__Description of the task__. Every record must appear in your copy exactly as written, with no pictures.
━━━━━━━━━━
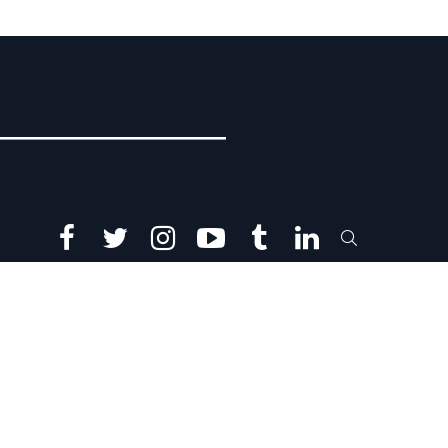
facebook
twitter
instagram
youtube
tumblr
linkedin
SEARCH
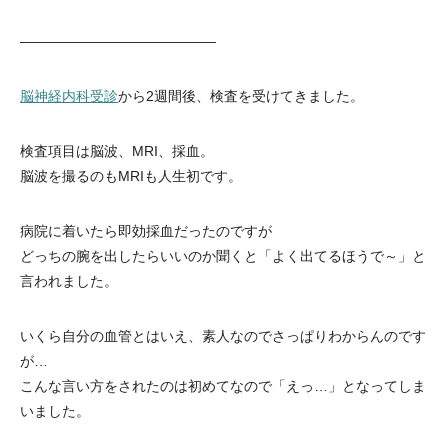
——————————————
脳神経内科受診
から2週間後、検査を受けてきました。
検査項目は脳波、MRI、採血。
脳波を撮るのもMRIも人生初です。
病院に着いたら即効採血だったのですが
どっちの腕を出したらいいのか聞くと「よく出てるほうで～」と
言われました。
いくら自分の血管とはいえ、素人なのでさっぱりわからんのです
が…
こんな言い方をされたのは初めてなので「えっ…」となってしま
いました。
━━━━━━━━━━
__Response for this exercise__.
facebook
twitter
instagram
youtube
tumblr
linkedin
SEARCH
——————————————
脳神経内科受診
から2週間後、検査を受けてきました。
検査項目は脳波、MRI、採血。
脳波を撮るのもMRIも人生初です。
病院に着いたら即効採血だったのですが
どっちの腕を出したらいいのか聞くと「よく出てるほうで～」と
言われました。
いくら自分の血管とはいえ、素人なのでさっぱりわからんのです
が…
こんな言い方をされたのは初めてなので「えっ…」となってしま
いました。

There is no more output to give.